Dans la pétition adressée au gouverneur de la province, les signataires réclament soit la suspension immédiate des travaux, soit l’ouverture d’un dialogue sérieux avec l’ensemble des parties concernées, y compris les représentants du quartier, les autorités locales et les porteurs du projet.
Une implantation jugée incohérente
Au-delà des vices de forme, c’est le choix même de l’implantation qui interroge. Écoles, parcs, infrastructures sportives : le périmètre abrite un tissu urbain dense, bâti pour un usage résidentiel de standing. « Construire une station de dessalement à cet endroit relève d’une faute urbanistique grave », estime un habitant. Les nuisances sonores, la circulation de poids lourds et les vibrations liées aux travaux font craindre une détérioration rapide du cadre de vie.
Une alerte environnementale ignorée ?
Le projet ne manque pas non plus de susciter des inquiétudes sur le plan écologique. Plusieurs associations locales tirent la sonnette d’alarme : les stations de dessalement, mal encadrées, peuvent entraîner le rejet de saumures hautement salées dans les sols et les nappes phréatiques, menaçant ainsi les équilibres fragiles du littoral. « Sans dispositif de contrôle rigoureux, les conséquences sur l’écosystème côtier pourraient être irréversibles », prévient l’un des militants écologistes.

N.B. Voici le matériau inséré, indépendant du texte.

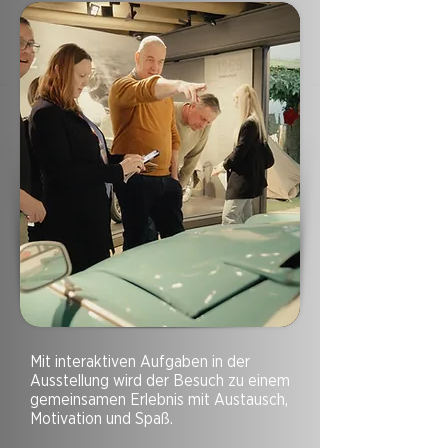
Mit interaktiven Aufgaben in der
Ausstellung wird der Besuch zu einem
gemeinsamen Erlebnis mit Austausch,
Motivation und Spaß.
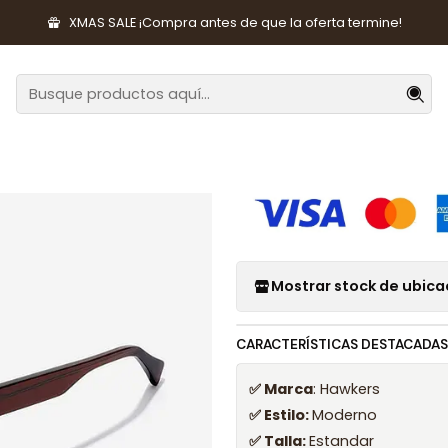
orios de Moda
Lentes y Accesorios
Lentes de Sol
Lentes de 
XMAS SALE ¡Compra antes de que la oferta termine!
|
Lentes de Sol
HINW21WWX0
Mostrar stock de ubica
CARACTERÍSTICAS DESTACADAS
✅ Marca
: Hawkers
✅ Estilo:
Moderno
✅ Talla:
Estandar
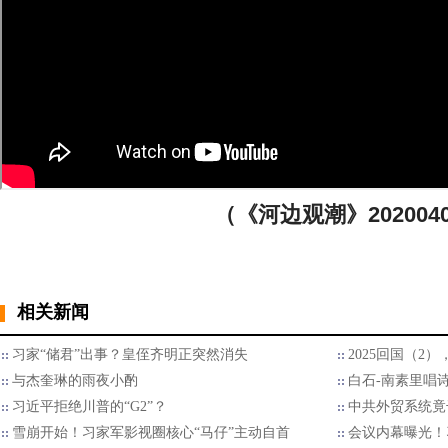
（《河边观潮》2020040
相关新闻
习家“储君”出事？皇侄齐明正突然消失
2025回国（2
与杰奎琳的雨夜小酌
白石-南素里唱
习近平拒绝川普的“G2”？
中共外贸系统竟
雪崩开始！习家军影视圈核心“马仔”主动自首
会议内幕曝光！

Un développement durable… mais à quel prix ?
Le recours au dessalement de l’eau de mer s’inscrit dans la stratégie nationale de sécurisation des ressources hydriques face au stress hydrique croissant. Mais pour les habitants de Bouknadel, l’urgence de la transition climatique ne doit pas servir de prétexte à des décisions prises sans concertation ni garanties environnementales. La pilule passe d’autant plus mal que l’ouvrage semble imposé sans cadre de gouvernance clair, dans une logique verticale peu compatible avec les standards modernes d’aménagement durable.
Ce bras de fer entre riverains et autorités locales pourrait bien devenir un test grandeur nature pour la conduite participative des projets hydrauliques à venir. Le Maroc, en quête de solutions innovantes pour répondre à la crise de l’eau, devra veiller à ne pas générer de nouvelles fractures environnementales et sociales dans sa marche vers la résilience.